Essas transgressões propiciadas pela apropriação da leitura e da escrita, que permitem a elaboração de novos discursos e o avanço do conhecimento, continuam sendo, até hoje, objeto de negação nos espaços sociais e de lutas. As potencialidades políticas da escrita e da leitura do mundo abrem espaços para chegar-se a questões relacionadas com o poder e a justiça, involucrando aspectos relacionados com a raça, a classe e o gênero. Entre o cultivo de uma cultura tradicional não escrita que se manifesta e se transmite na memória e a construção de um discurso escrito com potencial múltiplo, situa-se a atual criação cultural das mulheres afrodescendentes, organizada desde “múltiplos olhares”. Como explica Beltrán:
Literatura e documento, ficção e realidade, mulheres e homens, letrados e iletrados, oralidade e escrita, memória e autobiografia, alienação e emancipação, poder e contrapoder, palavra e silêncio, exclusão e educação, condição de classe e posição de classe, consciência de si e consciência para si,33 amos e escravos, direitos e serviços, políticas e práticas são formas culturais de ler o mundo. A aproximação à alfabetização pode fazer-se desde múltiplos olhares.34
O ato de escrever e ler literatura também pode ser transgressor, dependendo de quem escreve ou das mensagens publicizadas. Os conteúdos da obra podem propiciar reflexões e vínculos de solidariedade entre o leitor e o enredo, abrindo espaços para manifestações de indignação e para demandas de justiça e de reconhecimento. A obra de Jonathan Culler,35 em que o autor discute a formação do sentido e das identidades humanas, parece insinuar que uma das contribuições da narração literária é a construção da identidade dos leitores, os pontos de vista que se identificam e se reconhecem. O reconhecimento produzido pelo contato com a alteridade possibilitaria a construção de novas identidades e do desejo coletivo de transcender as situações de dominação.36
A linguagem literária é um instrumento de poder, tanto de manipulação como de força, alega Hutcheon.37 Ao longo dos tempos históricos, a literatura, como representação cultural de processos comunicativos, traduz desejos coletivos de transcender ou de manter situações de injustiça ou de dominação, dependendo de sua localização social, histórica, política e cultural e, também, de quem os traduz.

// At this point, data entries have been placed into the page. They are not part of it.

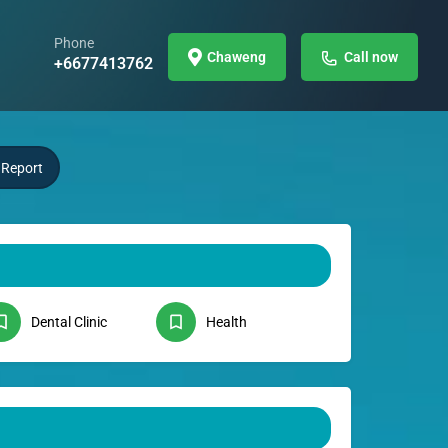
Phone
Chaweng
Call now
+6677413762
Report
Dental Clinic
Health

A obra Um defeito de cor, de Ana Maria Gonçalves, que expõe a situação da sociedade escravista brasileira, particularizando a situação da mulher negra e seus meios para compreender seu mundo e transformar sua condição de existência, serviu de cenário para a análise e a reflexão atualizadas sobre o universo escravagista brasileiro. O romance, organizado com descrições históricas, sociológicas, antropológicas e ficcionais, permitiu adentrar nos padrões de comportamentos adotados naquela organização social relacionados com a questão de raça e de gênero e sua diversidade de elementos e funções.

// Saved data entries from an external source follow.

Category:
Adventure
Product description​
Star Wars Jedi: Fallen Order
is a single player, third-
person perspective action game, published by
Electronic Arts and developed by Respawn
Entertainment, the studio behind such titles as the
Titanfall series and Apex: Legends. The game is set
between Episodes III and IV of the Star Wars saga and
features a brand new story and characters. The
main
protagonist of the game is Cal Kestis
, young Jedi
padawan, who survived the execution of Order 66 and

As narrativas de sua protagonista Kehinde, cuja imagem de empoderamento sociocultural transcende os preconceitos relacionados com o papel e a posição da mulher negra de outrora, abrem caminho para descentralizar os discursos conservadores que, historicamente, fomentaram estereótipos preconceituosos e invisibilizaram suas identidades. Servem de referência para a resistência desses grupos em suas demandas por direitos e valorização social. Servem de exemplo para fortalecer as identidades das mulheres negras e suas lutas para conquistar direitos historicamente negados. Servem, enfim, para propiciar movimentos e relações sociais inovadoras.

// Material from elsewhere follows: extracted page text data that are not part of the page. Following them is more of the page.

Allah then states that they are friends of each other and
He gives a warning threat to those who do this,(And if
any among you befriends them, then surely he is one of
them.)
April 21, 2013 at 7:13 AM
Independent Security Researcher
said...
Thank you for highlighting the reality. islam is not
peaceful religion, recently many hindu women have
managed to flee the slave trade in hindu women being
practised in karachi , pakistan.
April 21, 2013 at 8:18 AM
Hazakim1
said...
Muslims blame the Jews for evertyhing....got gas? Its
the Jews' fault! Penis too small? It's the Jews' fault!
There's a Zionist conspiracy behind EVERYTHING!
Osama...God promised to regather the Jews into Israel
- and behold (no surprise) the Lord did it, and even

Consideramos que a obra Um defeito de cor, por transcender as narrativas tradicionais permeadas de estereótipos negativos sobre a identidade negra e por ser portadora de mensagens capazes de traduzir desejos de valorização, superação de condições concretas de existência e emancipação de pessoas oprimidas, se converte em um poderoso mecanismo de luta em favor do reconhecimento social da raça negra, particularmente da mulher negra.